EXERCISE BRIEF | Please retype the records below exactly, omitting any images.

Records from a dataset
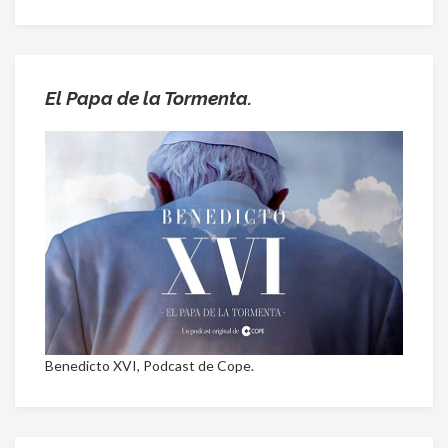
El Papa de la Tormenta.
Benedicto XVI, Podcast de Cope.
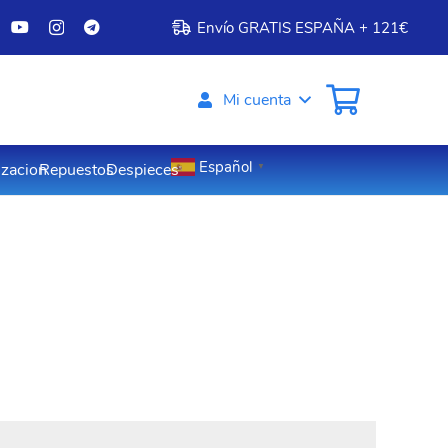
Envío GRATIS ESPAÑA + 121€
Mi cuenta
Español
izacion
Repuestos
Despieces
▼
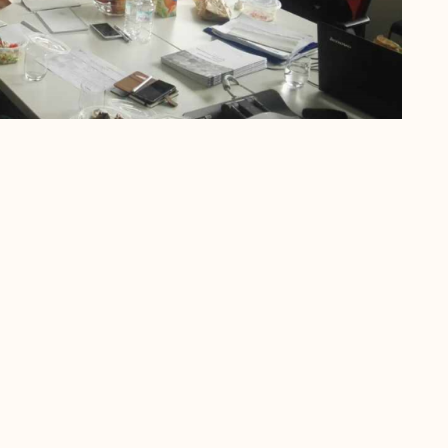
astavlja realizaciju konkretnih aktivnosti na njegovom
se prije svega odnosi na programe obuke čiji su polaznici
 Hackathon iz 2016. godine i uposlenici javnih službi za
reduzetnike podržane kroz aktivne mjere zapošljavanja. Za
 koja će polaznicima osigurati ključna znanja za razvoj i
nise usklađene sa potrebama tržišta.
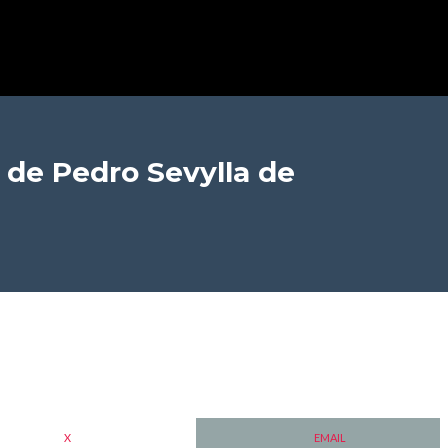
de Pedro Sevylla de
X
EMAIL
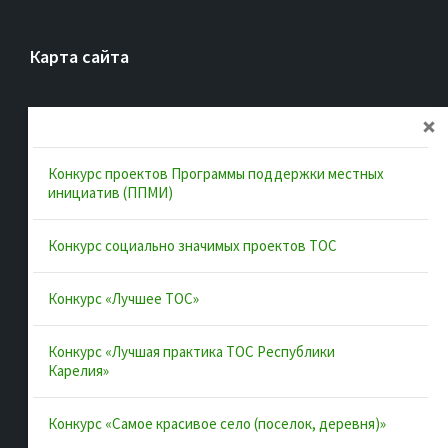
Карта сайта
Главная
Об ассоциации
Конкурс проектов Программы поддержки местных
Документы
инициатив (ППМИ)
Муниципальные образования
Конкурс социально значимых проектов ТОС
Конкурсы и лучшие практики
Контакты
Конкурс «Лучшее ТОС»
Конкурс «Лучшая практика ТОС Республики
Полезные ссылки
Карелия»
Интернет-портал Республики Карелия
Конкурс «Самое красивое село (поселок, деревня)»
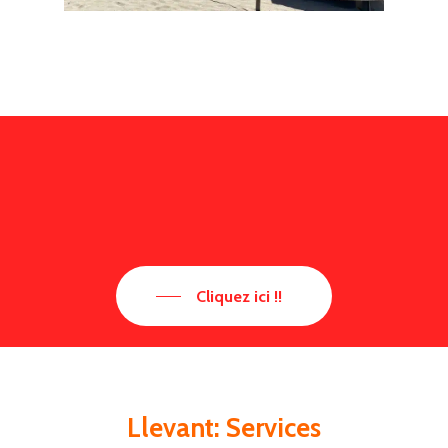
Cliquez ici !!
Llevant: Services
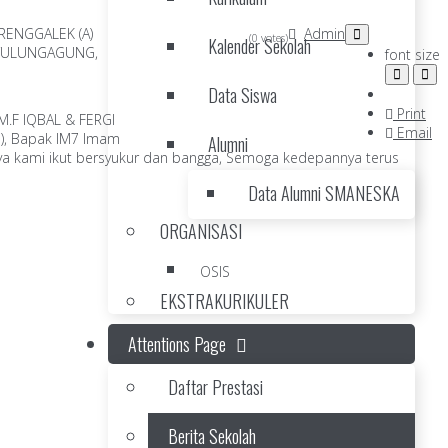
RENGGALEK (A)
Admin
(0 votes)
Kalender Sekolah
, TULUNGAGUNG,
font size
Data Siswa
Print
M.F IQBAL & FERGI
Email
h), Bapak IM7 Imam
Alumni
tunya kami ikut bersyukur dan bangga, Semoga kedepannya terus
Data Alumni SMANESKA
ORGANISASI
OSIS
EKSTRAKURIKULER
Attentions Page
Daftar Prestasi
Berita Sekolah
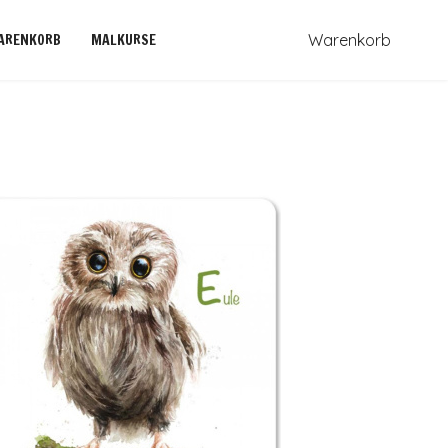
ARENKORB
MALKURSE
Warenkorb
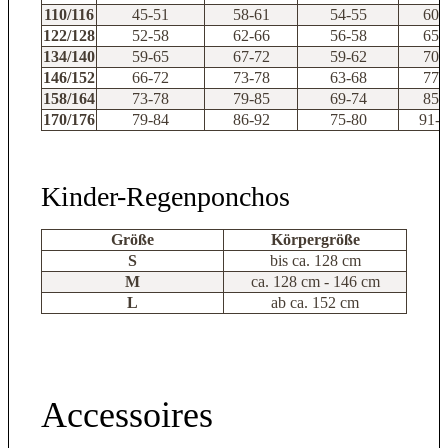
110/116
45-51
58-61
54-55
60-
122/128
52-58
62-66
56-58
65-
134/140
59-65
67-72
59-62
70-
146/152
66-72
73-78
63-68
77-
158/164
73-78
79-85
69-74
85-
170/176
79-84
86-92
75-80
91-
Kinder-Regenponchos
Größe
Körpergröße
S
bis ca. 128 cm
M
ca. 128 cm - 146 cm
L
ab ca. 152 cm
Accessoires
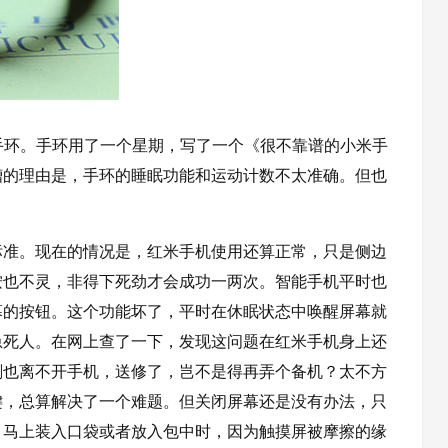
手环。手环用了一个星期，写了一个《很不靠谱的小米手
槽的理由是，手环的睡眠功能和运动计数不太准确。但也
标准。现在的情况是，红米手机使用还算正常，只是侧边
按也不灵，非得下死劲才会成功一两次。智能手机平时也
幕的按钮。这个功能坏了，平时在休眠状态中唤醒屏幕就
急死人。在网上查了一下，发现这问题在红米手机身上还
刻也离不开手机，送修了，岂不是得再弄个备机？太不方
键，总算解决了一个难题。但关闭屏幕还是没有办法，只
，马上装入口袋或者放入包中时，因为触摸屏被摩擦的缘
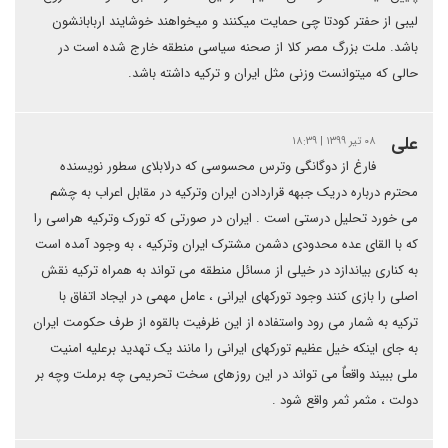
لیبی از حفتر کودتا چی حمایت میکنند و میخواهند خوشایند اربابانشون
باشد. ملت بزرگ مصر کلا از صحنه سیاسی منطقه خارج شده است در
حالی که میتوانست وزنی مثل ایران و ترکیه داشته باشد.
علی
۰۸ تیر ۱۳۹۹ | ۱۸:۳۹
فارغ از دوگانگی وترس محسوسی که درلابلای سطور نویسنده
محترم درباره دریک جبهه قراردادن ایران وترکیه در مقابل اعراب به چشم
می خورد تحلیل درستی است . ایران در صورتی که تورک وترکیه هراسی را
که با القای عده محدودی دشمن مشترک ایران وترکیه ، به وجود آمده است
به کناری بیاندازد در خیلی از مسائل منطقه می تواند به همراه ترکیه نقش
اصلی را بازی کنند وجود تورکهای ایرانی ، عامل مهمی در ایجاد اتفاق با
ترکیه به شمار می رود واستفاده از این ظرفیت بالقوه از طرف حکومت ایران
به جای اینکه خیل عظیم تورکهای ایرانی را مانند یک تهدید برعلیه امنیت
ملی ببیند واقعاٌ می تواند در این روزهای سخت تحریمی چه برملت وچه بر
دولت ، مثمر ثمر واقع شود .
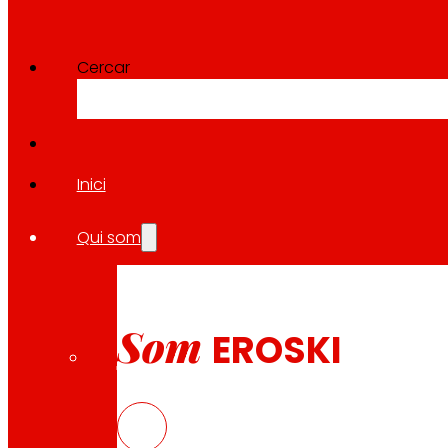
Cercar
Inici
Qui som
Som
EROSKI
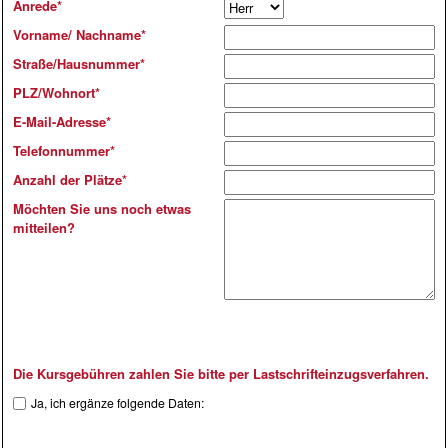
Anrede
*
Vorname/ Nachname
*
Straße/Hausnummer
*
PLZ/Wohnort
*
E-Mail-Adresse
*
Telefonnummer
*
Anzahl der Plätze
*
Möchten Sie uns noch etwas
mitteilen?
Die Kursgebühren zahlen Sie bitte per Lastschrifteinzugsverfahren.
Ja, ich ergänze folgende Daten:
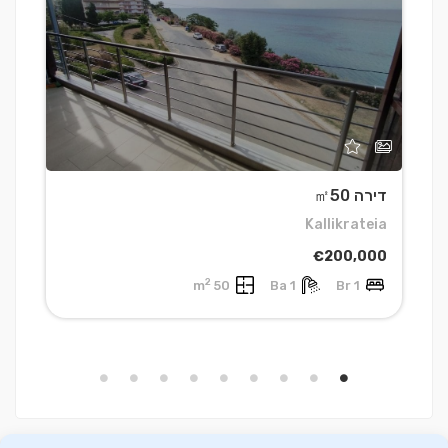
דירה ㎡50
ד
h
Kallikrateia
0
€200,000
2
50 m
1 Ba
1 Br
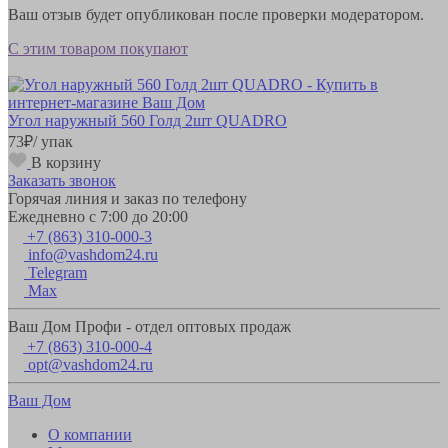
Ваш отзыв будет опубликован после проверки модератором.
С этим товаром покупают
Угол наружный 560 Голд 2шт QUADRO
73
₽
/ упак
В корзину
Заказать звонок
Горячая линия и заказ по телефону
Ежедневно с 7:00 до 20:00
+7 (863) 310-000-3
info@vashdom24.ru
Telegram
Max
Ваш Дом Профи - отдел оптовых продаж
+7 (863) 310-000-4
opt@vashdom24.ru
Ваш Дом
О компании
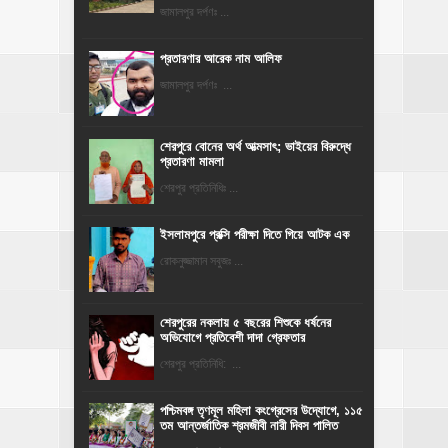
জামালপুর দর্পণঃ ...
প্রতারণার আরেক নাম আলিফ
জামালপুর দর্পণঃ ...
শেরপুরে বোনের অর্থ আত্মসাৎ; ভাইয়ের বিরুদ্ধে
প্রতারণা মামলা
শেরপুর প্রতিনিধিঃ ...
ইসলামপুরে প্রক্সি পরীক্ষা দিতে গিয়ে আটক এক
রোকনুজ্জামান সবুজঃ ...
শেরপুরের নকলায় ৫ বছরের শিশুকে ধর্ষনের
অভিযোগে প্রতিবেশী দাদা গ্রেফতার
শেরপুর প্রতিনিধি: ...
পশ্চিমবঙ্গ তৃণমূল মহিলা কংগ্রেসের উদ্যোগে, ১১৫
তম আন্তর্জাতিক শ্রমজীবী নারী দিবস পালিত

RESULT |
El Papa de la Tormenta.
Benedicto XVI, Podcast de Cope.
Envío GRATIS ESPAÑA + 121€
Mi cuenta
Español
izacion
Repuestos
Despieces
▼
astavlja realizaciju konkretnih aktivnosti na njegovom
se prije svega odnosi na programe obuke čiji su polaznici
 Hackathon iz 2016. godine i uposlenici javnih službi za
reduzetnike podržane kroz aktivne mjere zapošljavanja. Za
 koja će polaznicima osigurati ključna znanja za razvoj i
nise usklađene sa potrebama tržišta.
de Pedro Sevylla de
X
EMAIL
Карта сайта
Главная
Об ассоциации
Конкурс проектов Программы поддержки местных
Документы
инициатив (ППМИ)
Муниципальные образования
Конкурс социально значимых проектов ТОС
Конкурсы и лучшие практики
Контакты
Конкурс «Лучшее ТОС»
Конкурс «Лучшая практика ТОС Республики
Полезные ссылки
Карелия»
Интернет-портал Республики Карелия
Конкурс «Самое красивое село (поселок, деревня)»
Cliquez ici !!
Llevant: Services
RENGGALEK (A)
Admin
(0 votes)
Kalender Sekolah
, TULUNGAGUNG,
font size
Data Siswa
Print
M.F IQBAL & FERGI
Email
h), Bapak IM7 Imam
Alumni
tunya kami ikut bersyukur dan bangga, Semoga kedepannya terus
Data Alumni SMANESKA
ORGANISASI
OSIS
EKSTRAKURIKULER
Attentions Page
Daftar Prestasi
Berita Sekolah
ARENKORB
MALKURSE
Warenkorb
110/116
45-51
58-61
54-55
60-
122/128
52-58
62-66
56-58
65-
134/140
59-65
67-72
59-62
70-
146/152
66-72
73-78
63-68
77-
158/164
73-78
79-85
69-74
85-
170/176
79-84
86-92
75-80
91-
Kinder-Regenponchos
Größe
Körpergröße
S
bis ca. 128 cm
M
ca. 128 cm - 146 cm
L
ab ca. 152 cm
Accessoires
手环。手环用了一个星期，写了一个《很不靠谱的小米手
槽的理由是，手环的睡眠功能和运动计数不太准确。但也
标准。现在的情况是，红米手机使用还算正常，只是侧边
按也不灵，非得下死劲才会成功一两次。智能手机平时也
幕的按钮。这个功能坏了，平时在休眠状态中唤醒屏幕就
急死人。在网上查了一下，发现这问题在红米手机身上还
刻也离不开手机，送修了，岂不是得再弄个备机？太不方
键，总算解决了一个难题。但关闭屏幕还是没有办法，只
，马上装入口袋或者放入包中时，因为触摸屏被摩擦的缘
لیبی از حفتر کودتا چی حمایت میکنند و میخواهند خوشایند اربابانشون
باشد. ملت بزرگ مصر کلا از صحنه سیاسی منطقه خارج شده است در
حالی که میتوانست وزنی مثل ایران و ترکیه داشته باشد.
علی
۰۸ تیر ۱۳۹۹ | ۱۸:۳۹
فارغ از دوگانگی وترس محسوسی که درلابلای سطور نویسنده
محترم درباره دریک جبهه قراردادن ایران وترکیه در مقابل اعراب به چشم
می خورد تحلیل درستی است . ایران در صورتی که تورک وترکیه هراسی را
که با القای عده محدودی دشمن مشترک ایران وترکیه ، به وجود آمده است
به کناری بیاندازد در خیلی از مسائل منطقه می تواند به همراه ترکیه نقش
اصلی را بازی کنند وجود تورکهای ایرانی ، عامل مهمی در ایجاد اتفاق با
ترکیه به شمار می رود واستفاده از این ظرفیت بالقوه از طرف حکومت ایران
به جای اینکه خیل عظیم تورکهای ایرانی را مانند یک تهدید برعلیه امنیت
ملی ببیند واقعاٌ می تواند در این روزهای سخت تحریمی چه برملت وچه بر
دولت ، مثمر ثمر واقع شود .
Cercar
Inici
Qui som
Som
EROSKI
Anrede
*
Vorname/ Nachname
*
Straße/Hausnummer
*
PLZ/Wohnort
*
E-Mail-Adresse
*
Telefonnummer
*
Anzahl der Plätze
*
Möchten Sie uns noch etwas
mitteilen?
Die Kursgebühren zahlen Sie bitte per Lastschrifteinzugsverfahren.
Ja, ich ergänze folgende Daten:
דירה ㎡50
ד
h
Kallikrateia
0
€200,000
2
50 m
1 Ba
1 Br
Ваш отзыв будет опубликован после проверки модератором.
С этим товаром покупают
Угол наружный 560 Голд 2шт QUADRO
73
₽
/ упак
В корзину
Заказать звонок
Горячая линия и заказ по телефону
Ежедневно с 7:00 до 20:00
+7 (863) 310-000-3
info@vashdom24.ru
Telegram
Max
Ваш Дом Профи - отдел оптовых продаж
+7 (863) 310-000-4
opt@vashdom24.ru
Ваш Дом
О компании
জামালপুর দর্পণঃ ...
প্রতারণার আরেক নাম আলিফ
জামালপুর দর্পণঃ ...
শেরপুরে বোনের অর্থ আত্মসাৎ; ভাইয়ের বিরুদ্ধে
প্রতারণা মামলা
শেরপুর প্রতিনিধিঃ ...
ইসলামপুরে প্রক্সি পরীক্ষা দিতে গিয়ে আটক এক
রোকনুজ্জামান সবুজঃ ...
শেরপুরের নকলায় ৫ বছরের শিশুকে ধর্ষনের
অভিযোগে প্রতিবেশী দাদা গ্রেফতার
শেরপুর প্রতিনিধি: ...
পশ্চিমবঙ্গ তৃণমূল মহিলা কংগ্রেসের উদ্যোগে, ১১৫
তম আন্তর্জাতিক শ্রমজীবী নারী দিবস পালিত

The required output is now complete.